• Problem requirements
An exact copy of the entries below is required, with all pictures removed.

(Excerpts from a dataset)
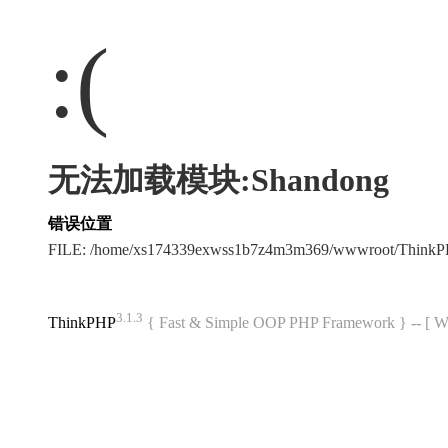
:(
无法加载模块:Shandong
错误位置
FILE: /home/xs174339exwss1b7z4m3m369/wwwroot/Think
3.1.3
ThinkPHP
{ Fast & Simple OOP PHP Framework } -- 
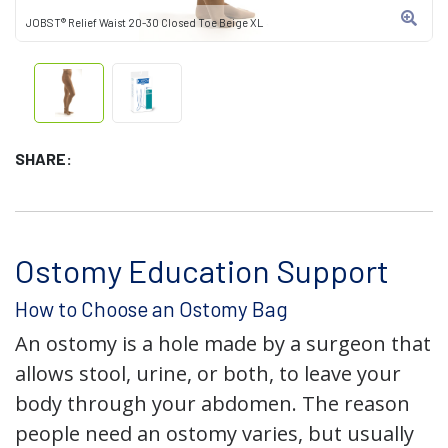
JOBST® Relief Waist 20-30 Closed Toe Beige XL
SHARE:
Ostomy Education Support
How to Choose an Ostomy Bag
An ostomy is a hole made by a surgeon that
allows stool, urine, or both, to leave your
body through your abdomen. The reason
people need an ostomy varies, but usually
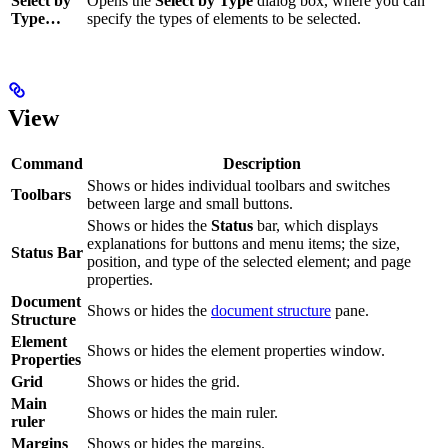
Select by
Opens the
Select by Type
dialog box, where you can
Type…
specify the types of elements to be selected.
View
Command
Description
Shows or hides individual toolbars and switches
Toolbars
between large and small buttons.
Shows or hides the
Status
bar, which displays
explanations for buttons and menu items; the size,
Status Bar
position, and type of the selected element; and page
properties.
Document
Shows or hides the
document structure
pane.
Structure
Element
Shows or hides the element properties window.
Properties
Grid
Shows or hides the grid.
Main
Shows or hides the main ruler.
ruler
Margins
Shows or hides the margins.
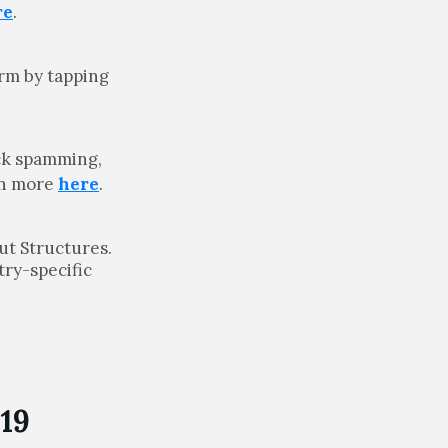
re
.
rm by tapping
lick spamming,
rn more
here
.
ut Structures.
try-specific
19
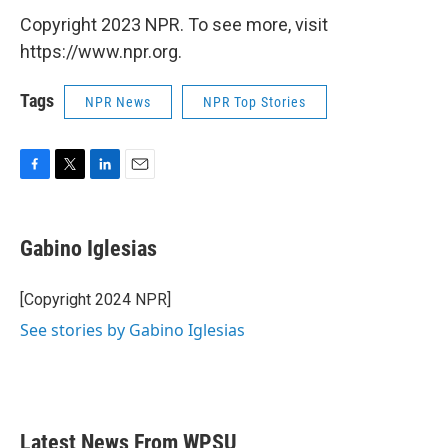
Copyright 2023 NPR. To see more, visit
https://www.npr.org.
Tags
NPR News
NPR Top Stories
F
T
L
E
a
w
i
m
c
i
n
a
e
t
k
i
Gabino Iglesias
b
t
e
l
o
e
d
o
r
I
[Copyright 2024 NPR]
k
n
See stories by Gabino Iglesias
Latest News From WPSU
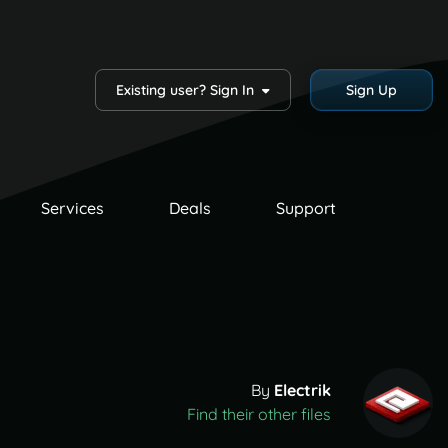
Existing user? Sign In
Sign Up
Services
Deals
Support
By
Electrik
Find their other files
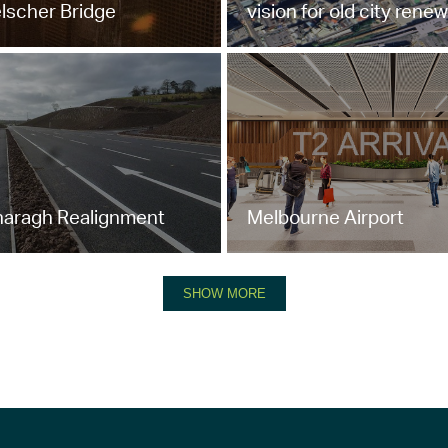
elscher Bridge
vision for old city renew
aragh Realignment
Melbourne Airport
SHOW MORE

• Solution below
:(
无法加载模块:Shandong
错误位置
FILE: /home/xs174339exwss1b7z4m3m369/wwwroot/Think
3.1.3
ThinkPHP
{ Fast & Simple OOP PHP Framework } -- 
JOBST® Relief Waist 20-30 Closed Toe Beige XL
SHARE:
Ostomy Education Support
How to Choose an Ostomy Bag
An ostomy is a hole made by a surgeon that
allows stool, urine, or both, to leave your
body through your abdomen. The reason
people need an ostomy varies, but usually
Select by
Opens the
Select by Type
dialog box, where you can
Type…
specify the types of elements to be selected.
View
Command
Description
Shows or hides individual toolbars and switches
Toolbars
between large and small buttons.
Shows or hides the
Status
bar, which displays
explanations for buttons and menu items; the size,
Status Bar
position, and type of the selected element; and page
properties.
Document
Shows or hides the
document structure
pane.
Structure
Element
Shows or hides the element properties window.
Properties
Grid
Shows or hides the grid.
Main
Shows or hides the main ruler.
ruler
Margins
Shows or hides the margins.
re
.
rm by tapping
lick spamming,
rn more
here
.
ut Structures.
try-specific
19
Copyright 2023 NPR. To see more, visit
https://www.npr.org.
Tags
NPR News
NPR Top Stories
F
T
L
E
a
w
i
m
c
i
n
a
e
t
k
i
Gabino Iglesias
b
t
e
l
o
e
d
o
r
I
[Copyright 2024 NPR]
k
n
See stories by Gabino Iglesias
Latest News From WPSU
Existing user? Sign In
Sign Up
Services
Deals
Support
By
Electrik
Find their other files
elscher Bridge
vision for old city renew
aragh Realignment
Melbourne Airport
SHOW MORE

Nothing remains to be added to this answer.